Before generating, ask the user:

> "What should this skill help you do? (Pick one or more)
> 1. Apply the author's frameworks while working
> 2. Think with the author's mental models
> 3. Reference specific chapters and concepts
> 4. All of the above"

Use the answer to weight what gets highlighted in the SKILL.md Core section.

---

## Step 5 — Determine skill name

If `$1` was provided, use it as the skill slug.
Otherwise, propose two options and let the user choose:
- **By author-concept**: `{author-lastname}-{core-concept}` (e.g. `cialdini-influence`, `meadows-systems`)
- **By title**: lowercase hyphens from book title (e.g. `designing-data-intensive-apps`)

Default to author-concept format if the book has a strong methodological identity.

Check that `~/.claude/skills/<skill_name>/` does NOT already exist.
If it does, append `-2` or ask the user before overwriting.

---

## Step 6 — Create skill directory structure

```bash
mkdir -p ~/.claude/skills/<skill_name>/chapters
```

---

## Step 7 — Generate chapter summaries

**TOKEN BUDGET RULE — CRITICAL:**
- Each chapter summary file: **800–1,200 tokens** (dense, not verbose)
- Files are loaded on-demand — they are NOT capped per se, but keep them useful and tight

For EACH chapter/major section identified in Step 3:

Read the corresponding section of `/tmp/book_skill_work/full_text.txt` (use character offsets or grep for chapter headings).

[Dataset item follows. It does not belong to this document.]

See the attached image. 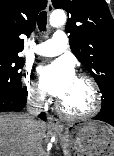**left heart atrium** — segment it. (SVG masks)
Returning <instances> with one entry per match:
<instances>
[{"label": "left heart atrium", "mask_w": 114, "mask_h": 156, "mask_svg": "<svg viewBox=\"0 0 114 156\" xmlns=\"http://www.w3.org/2000/svg\"><path fill=\"white\" fill-rule=\"evenodd\" d=\"M38 74L42 89L60 99L67 93L75 79L74 67L66 58L39 67Z\"/></svg>", "instance_id": "obj_1"}]
</instances>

Create `~/.claude/skills/<skill_name>/chapters/ch<NN>-<slug>.md` with this structure:

```markdown
# Chapter N: <Full Title>

## Core Idea
<1–2 sentences: the single most important thing this chapter teaches>

## Frameworks Introduced
- **<Framework Name>**: <exact formulation — preserve the author's naming>
  - When to use: <specific situation>
  - How: <steps or criteria>

## Key Concepts
- **<Term>**: <precise definition in 1 sentence>
(5–10 most important terms from this chapter)

## Mental Models
<2–4 frameworks or thinking tools. Write as "Use X when Y" or "Think of X as Y">

## Anti-patterns
- **<What to avoid>**: <why it fails>

## Key Takeaways
1. <Actionable insight>
2. <Actionable insight>
3. <Actionable insight>
(3–7 takeaways a practitioner must remember)

## Connects To
- **Ch N**: <why this chapter relates>
- **<Concept>**: <external concept or standard it connects with>
```

---

## Step 8 — Generate supporting files

### glossary.md
Create `~/.claude/skills/<skill_name>/glossary.md`:
- Every significant term from the book, alphabetically sorted
- Format: `**Term** — definition (Ch N)`
- Max 1,500 tokens

### patterns.md
Create `~/.claude/skills/<skill_name>/patterns.md`:
- All concrete techniques, design patterns, algorithms from the book
- Format: `## Pattern Name\n**When to use**: ...\n**How**: ...\n**Trade-offs**: ...`
- Max 2,000 tokens

### cheatsheet.md
Create `~/.claude/skills/<skill_name>/cheatsheet.md`:
- Decision tables, comparison matrices, quick-reference rules
- The content you'd want on a single printed page
- Max 1,000 tokens

---

## Step 9 — Generate the master SKILL.md

**CRITICAL TOKEN BUDGET: Keep SKILL.md body under 4,000 tokens.**
Compaction truncates from the END — put the most important content FIRST.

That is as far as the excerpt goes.